C. Conclusions du comité
C. Conclusions du comité- 23. Le comité note ces informations. Le gouvernement a déjà déclaré précédemment que le processus de régularisation dans le domaine syndical devait être analysé dans le cadre plus large de la normalisation politique et institutionnelle du pays. Le comité avait souligné à cet égards que, si le respect de la liberté syndicale est étroitement lié - comme l'a déclaré en 1970 la Conférence internationale du Travail dans la résolution concernant les droits syndicaux et leurs relations avec les libertés civiles - au respect des libertés publiques en général, il importe sous cette réserve de distinguer la reconnaissance de la liberté syndicale de questions concernant l'évolution politique d'un pays. Le comité continue à penser que la législation des syndicats et la réforme des institutions politiques du pays sont deux choses distinctes. Il estime urgent que les syndicats se voient accorder la possibilité de mener, en droit comme en fait, leurs activités sans entraves; cela est la condition nécessaire à l'établissement d'un système harmonieux de relations professionnelles. Dans cette voie, l'adoption d'une loi sur les associations professionnelles devrait constituer une étape décisive. Il veut croire que celle-ci entrera en vigueur dans un très proche futur.

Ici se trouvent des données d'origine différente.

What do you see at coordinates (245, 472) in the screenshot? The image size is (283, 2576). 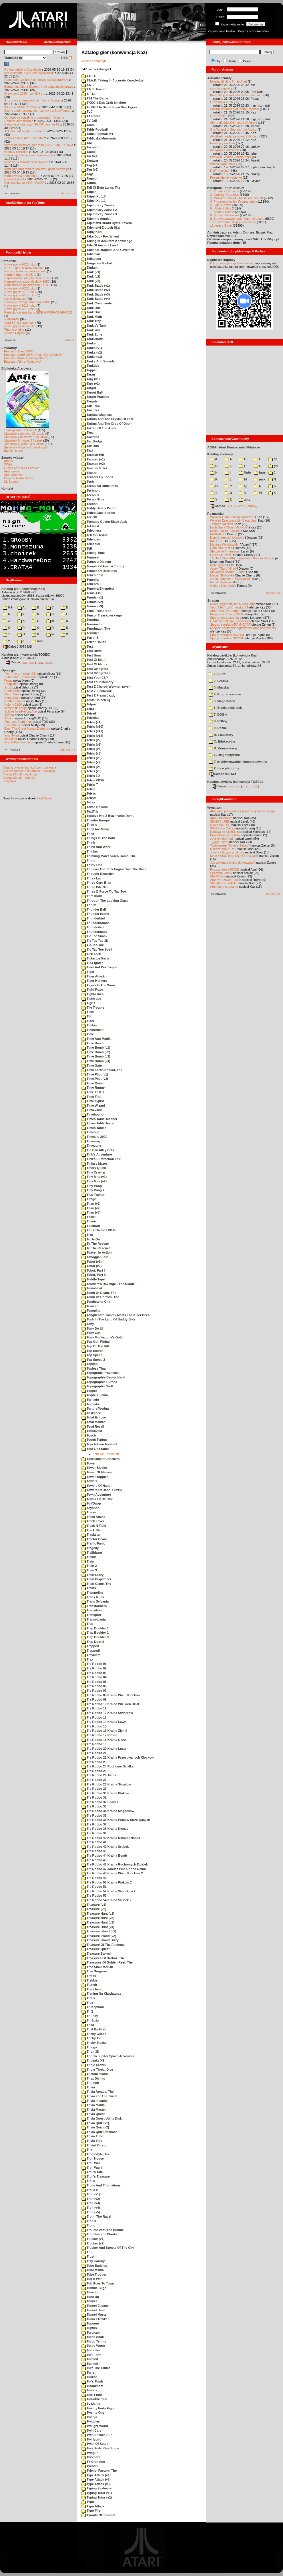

- 24. Le comité a examiné les dispositions de l'avant-projet de loi sur les associations professionnelles dont le gouvernement lui avait communiqué une copie peu avant la session de novembre 1978. Ce document contient, le comité a déjà eu l'occasion de le relever, des aspects positifs, comme le droit des associations professionnelles de se constituer sans autorisation préalable et de former des organisations de deuxième et de troisième degré. Le comité estime cependant nécessaire, au sujet de plusieurs autres dispositions qui ne semblent pas en pleine conformité avec certains principes de la liberté syndicale, de formuler des commentaires pour que ces dispositions puissent être réexaminées et que la législation devant être adoptée prochainement soit conforme à ces principes et aux conventions sur la liberté syndicale ratifiées par l'Uruguay.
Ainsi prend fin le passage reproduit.